Lunes, 19 de agosto de 2019

Siniestros deseos

Sí, ya sé que los acontecimientos a los que hoy quiero referirme sucedieron la semana pasada pero, como ya manifesté en mi primera colaboración con este medio, para mi escribir es una especie de terapia, una manera de detener por unas horas algunos fotogramas de la rápida y densa película de la realidad, e intentar comprender algo de lo que sucede.

Cuidado con el hombre (o la mujer) que habla de poner las cosas en orden. Poner las cosas en orden siempre significa poner las cosas bajo su control”, advertía Diderot el influyente filósofo y enciclopedista de la Ilustración francesa. Susana Díaz, Presidenta de la Junta de Andalucía junto a grupo de “varones” e ilustres personalidades del PSOE quieren “poner en orden su casa” - desde luego están en su derecho ¡no faltaba más! - pero la pregunta que yo me hago es ¿por qué en este preciso momento si llevamos más de 10 meses con el “No es No”? ¿Qué hay detrás de toda esta movida?

Los últimos resultados obtenidos tanto en elecciones nacionales como autonómicas han sido desastrosos para el PSOE pero ¿es Pedro Sánchez el único responsable? Yo hay muchos más detrás de este clamoroso fracaso del que, hasta la fecha, es el principal partido de la oposición, por cierto, puesto que anhela un tal Pablo Iglesias desde que irrumpió en la política nacional ondeando y apoderándose de las reivindicaciones del 15M.

Los tiempos de indignación de aquel amplio movimiento social del 15M fueron seguidos por un generalizado e ilusionante ambiente que animaba a creer que el cambio era posible. Tras muchos años de camino democrático recorrido eran preciso adaptarse a los nuevos tiempos, pero por desgracia nos ha durado poco y de nuevo la indignación y el hartazgo de unos dirigentes anclados en el pasado, se expande como un reguero de pólvora. Los nuevos actores han envejecido rápidamente y la renovación que divisábamos se aleja de nuevo.

Espectáculos bochornosos se suceden día tras día y ese “animal político” que es Mariano Rajoy, al que alguien definió en su momento como el único ser sobre la tierra capaz de avanzar sin moverse, observa desde el burladero como las primeras espadas se pelean en el albero de la política sin dar un solo capotazo, sin manchar de arena sus manoletinas y consciente de que, si esto sigue así, para él serán las dos orejas, el rabo y la vuelta al ruedo.
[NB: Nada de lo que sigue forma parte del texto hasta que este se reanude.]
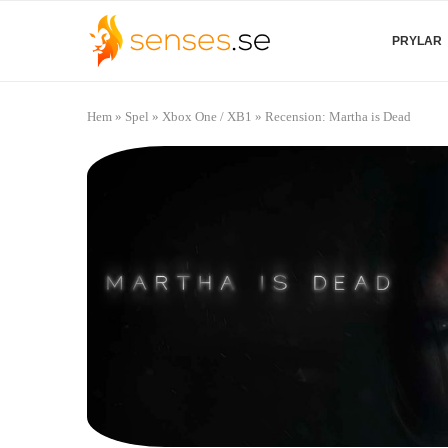
PRYLAR
Hem
»
Spel
»
Xbox One / XB1
»
Recension: Martha is Dead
¡Podre Pedro, su madrina Susana Díaz ahora le repudia. En aquel infausto 1 de Octubre de este mismo año, por querer ser fiel a lo que sus padres le enseñaron casi se ve obligado a colocar sacos terreros a las puertas del número 70 de la calle Ferraz para frenas las embestidas de aquellos que le aplaudieron cuando, por casi el 50% de los votos, se impuso a Eduardo Madina y sucedió a Alfredo Pérez Rubalcaba en la Secretaría General del PSOE. Pedro quería impulsar un nuevo estilo y recuperar la confianza y la participación activa de los socialistas de base y los votantes, pero esto era demasiado para el poder establecido y comenzaron los problemas internos a lo que se sumó el asalto al bipartidismo de dos nuevos grupos, Ciudadanos y sobre todo Podemos.  

¡Pobre Pedro! Perdiste tu ocasión de ser investido Presidente del Gobierno, una ocasión que difícilmente volverá, aunque en política cosas más raras se han visto porque la “nobleza” del PSOE ya no confía en ti y de su fracaso general te han convertido en chivo expiatorio.
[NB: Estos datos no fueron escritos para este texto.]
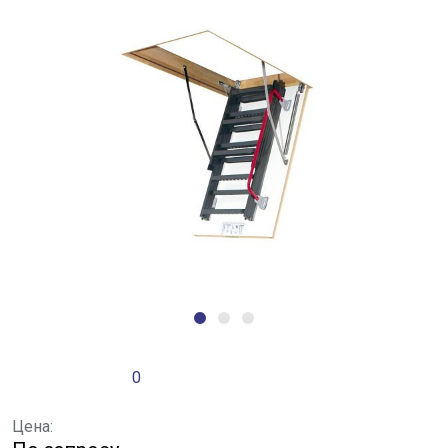
0
Цена: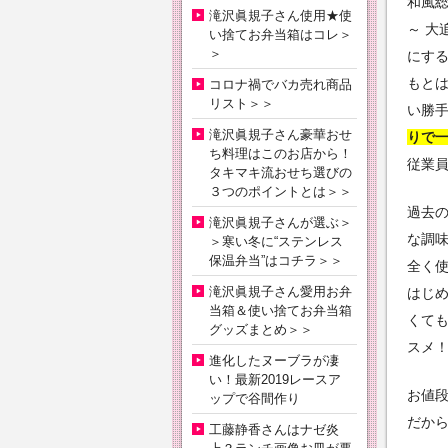
和風総
滝沢眞規子さん使用★使
～ 大
い捨てお弁当箱はコレ＞
＞
にす
もと
コロナ禍でバカ売れ商品
リスト＞＞
い勝
滝沢眞規子さん豪華おせ
りで
ち料理はこのお店から！
従業
タキマキ流おせち選びの
３つのポイントとは＞＞
過去
滝沢眞規子さんが選ぶ＞
な調
＞寒い冬に“ステンレス
保温弁当”はコチラ＞＞
全く
滝沢眞規子さん愛用お弁
はじ
当箱＆使い捨てお弁当箱
くて
グッズまとめ＞＞
スメ
進化したヌーブラが凄
い！最新2019レースア
お値
ップで谷間作り
だか
工藤静香さんはナゼ炎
Creo que estos momentos que vivimos hacen buenas las palabras del novelista y ensayista inglés Aldous Hxley: Los proyectos políticos no son religiones en las que deba creerse ciegamente, sólo por fe. Hay que auditarlos, vigilarlos, seguirlos de cerca porque están hechos por hombres corruptibles, que pueden equivocarse o aprovecharse de su posición. Cuantos más siniestros son los deseos de los políticos, más pomposas, en general, se vuelve la nobleza de su lenguaje.